There are a number of reasons why workers might hesitate to report age discrimination. Fear of retaliation, lack of awareness of their rights under the ADEA and other civil rights laws, and the belief that nothing will be done are all common concerns.

It’s important to remember that the ADEA protects your eligibility for employment opportunities based on your qualifications, not your age. Workers who experience age discrimination should not be discouraged from reporting the violation and seeking legal recourse.

Resources Available to Workers

The Department of Labor (DOL) and labor unions may also offer resources and support to workers who believe they have been discriminated against based on age.

The DOL enforces various laws and regulations that prohibit discrimination in workplaces receiving federal financial assistance.

Workers can file complaints with the DOL if they believe their employer has violated these protections.

Taking Action Against Age Discrimination

If you suspect you are a victim of age discrimination, there are a few key steps you can take:

Gather Evidence

Document any specific incidents of discriminatory behavior you have experienced.

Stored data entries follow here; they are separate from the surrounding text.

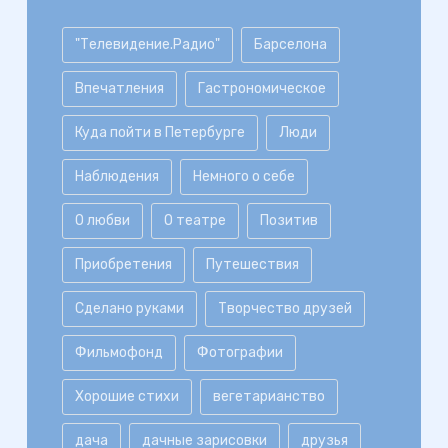
"Телевидение.Радио"
Барселона
Впечатления
Гастрономическое
Куда пойти в Петербурге
Люди
Наблюдения
Немного о себе
О любви
О театре
Позитив
Приобретения
Путешествия
Сделано руками
Творчество друзей
Фильмофонд
Фотографии
Хорошие стихи
вегетарианство
дача
дачные зарисовки
друзья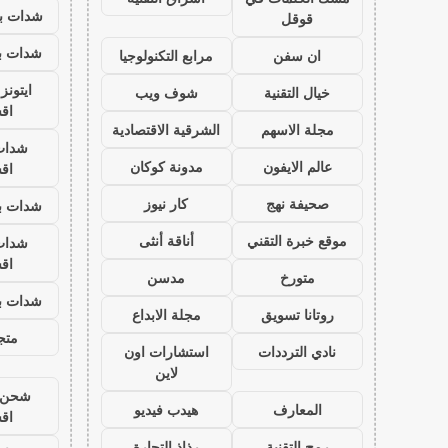
شدات بب
قوقل
شدات بب
ان سفن
مرابع التكنولوجيا
ايتون
خيال التقنية
شوف ويب
اق
مجلة الاسهم
الشرقية الاقتصادية
شدات
عالم الايفون
مدونة كوكان
اق
صحيفة نهج
كار نيوز
شدات بب
موقع خبرة التقني
أناقة أنثى
شدات
اق
متورخ
مدسن
شدات بب
روتانا تسويق
مجلة الابداع
متجر
نادي الترددات
استشارات اون
لاين
شحن ي
المعارف
هيدب فيديو
اق
رمح التقنية
رذاذ التجارة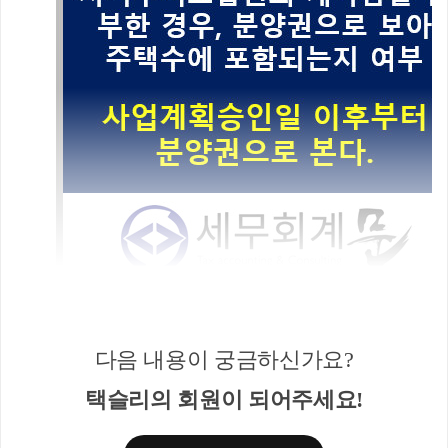
다음 내용이 궁금하신가요?
결론은 지역주택조합원의 계약금을 납부한 사실만
택슬리의 회원이 되어주세요!
으로는 주택을 취득할 수 있는 권리인 분양권에 포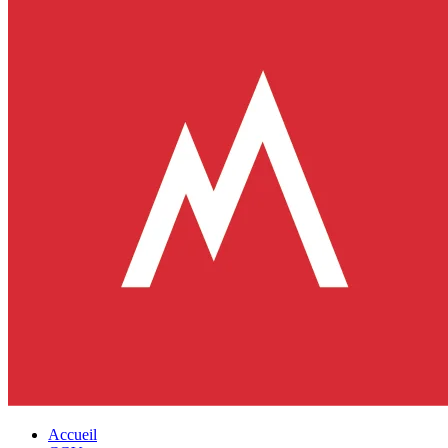
Accueil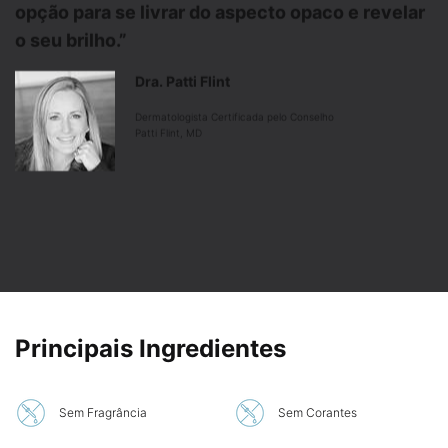
opção para se livrar do aspecto opaco e revelar
o seu brilho.”
Dra. Patti Flint
Dermatologista Certificada pelo Conselho
Patti Flint, MD
PDP Product Ingredients Section
Principais Ingredientes
Sem Fragrância
Sem Corantes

This could include emails, memos, notes from conversations, or witness testimonies.

Understand Your Rights

Familiarize yourself with the ADEA and any applicable state laws. The EEOC’s official website offers a wealth of information on age discrimination, including your rights and how to file a charge.

File A Charge

You can file a charge of age discrimination with the EEOC or your state fair employment agency. There are strict time limits for filing a charge, so it’s important to act promptly.

Seek Legal Counsel

An attorney specializing in employment law can advise you on your legal options and represent you throughout the process, which may involve mediation, conciliation, or litigation.

Age discrimination is a serious issue, but there are laws in place to protect you. By understanding your rights and taking action, you can help to combat age discrimination in the workplace.

Additional Considerations

Age Discrimination and Employee Benefits

The ADEA also protects older workers from discrimination in terms of employee benefits. For example, an employer cannot offer a discounted health insurance plan only to younger workers.

Age Discrimination and Job Assignments

The ADEA prohibits employers from basing job assignments or other employment decisions on stereotypes about a person’s abilities or limitations based solely on age.

Age Discrimination and Job Applicants

The ADEA protects qualified job applicants 40 years or older from discrimination during the hiring process. This includes being passed over for a job in favor of a younger candidate with less experience or qualifications.


Age discrimination is a complex issue, but by raising awareness and understanding the legal protections available, workplaces can become fairer and more equitable for all employees, regardless of age.